Buchkritik: „Maria Callas“, Eva Gesine Baur

Maria Callas heißt das neue Buch von Eva Gesine Baur, und darunter kann man sich viel vorstellen: einen Roman, eine Biographie, eine wissenschaftliche Abhandlung. Die Stimme der Leidenschaft ist das Werk untertitelt, und nun erwartet man ein Buch, dass sich mit der Sängerin Maria Callas auseinandersetzt. Eine Biographie liest man in der untersten Zeile, und wieder ist offen, um was es sich bei den immerhin mehr als 500 Seiten umfassenden Werk handelt. Für eine wissenschaftliche Abhandlung sprechen die mehr als fünfzig Seiten Anhang, bestehend aus vierzig Seiten Quellennachweisen, einem Literaturverzeichnis, einem Bildnachweis und einem Personenregister. Auf einen fiktionalen Text hingegen weisen die Überschriften für die einzelnen Kapitel hin wie Die umschwärmte Verschmähte, denen wiederum drei oder mehr Untertitel folgen wie Omero Lengrini wird entbunden und stirbt, Callas ist noch immer nicht schwanger und zeigt sich in  knappen Bikinis. Dabei fällt auf, dass fortlaufend und in schöner Konsequenz mit Gegensätzen gearbeitet wird, ja dass die Verfasserin das Objekt ihrer Betrachtungen als eine Art Doppelperson, zerfallend in eine Maria und eine Callas, sieht. Sehnt sich Maria nach Liebe und Mutterschaft, so strebt Callas nach Ruhm und Reichtum und vor allem nach künstlerischer Bestätigung, nach Vollkommenheit und die beiden Komponenten   dieses Gegensatzpaars werden in schöner, manchmal auch penetrant wirkender Konsequenz durch das gesamte Buch hindurch begleitet, zu jedem Ereignis, zu jeder neu auftretenden Persönlichkeit werden nacheinander Maria und Callas oder umgekehrt Callas und Maria quasi befragt, wobei vieles belegt ist, wie die Anmerkungen beweisen, vieles aber auch Spekulation zu sein scheint, auf jeden Fall viele Seiten damit gefüllt werden können, ohne dass es immer zu einem bedeutenden Erkenntnisgewinn kommt. Das extremste Beispiel dafür ist der angebliche Sohn von Callas und Onassis, den sie sich, so wollten Gerüchte wissen, vor dem Geburtstermin aus dem Leib schneiden ließ, um dem Erzeuger des Kindes nicht mit dickem Bauch entgegentreten zu müssen.
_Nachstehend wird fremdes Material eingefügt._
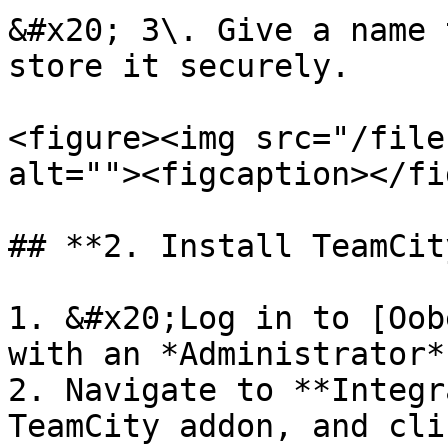
&#x20; 3\. Give a name 
store it securely.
Diese Geschichte wird erst erzählt, damit sie dann ebenso ausführlich widerlegt werden kann. Spektakuläre Gegensätze wie Ausnahmetalent in Kittelschürze oder Musikstudentin auf Abwegen sind besonders beliebt und immer eindrucksvoll. 

Vor Eva Gesine Baur hatte bereits Pasolini erkannt, dass in Callas‘ Brust zwei Seelen wohnten: die einer antiken Tragödin und die einer modernen Frau, aber das ist eine andere Art der Gegenüberstellung als die von der Verfasserin praktizierte.
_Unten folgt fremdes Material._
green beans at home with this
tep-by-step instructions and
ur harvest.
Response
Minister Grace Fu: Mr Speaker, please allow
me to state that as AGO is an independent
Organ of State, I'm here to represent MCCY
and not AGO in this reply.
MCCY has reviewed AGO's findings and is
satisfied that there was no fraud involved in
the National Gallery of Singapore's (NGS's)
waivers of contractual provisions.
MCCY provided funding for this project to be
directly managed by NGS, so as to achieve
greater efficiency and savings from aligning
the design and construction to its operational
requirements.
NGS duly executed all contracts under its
Dem Fiktionalen nähert sich die Autorin besonders dann, wenn sie vorgibt, die Gedanken von Callas zu kennen, Spekulationen sind dem Romanautoren durchaus erlaubt, ja erwünscht, auch Pauschalurteile wie die, dass Jackie, die Schwester, nach Geld, Maria aber nach Ruhm strebte. Und auch gewagte Thesen wie die, dass zur antiken Tragödie auch Vernunft gehört, erwecken das Erstaunen des Lesers.     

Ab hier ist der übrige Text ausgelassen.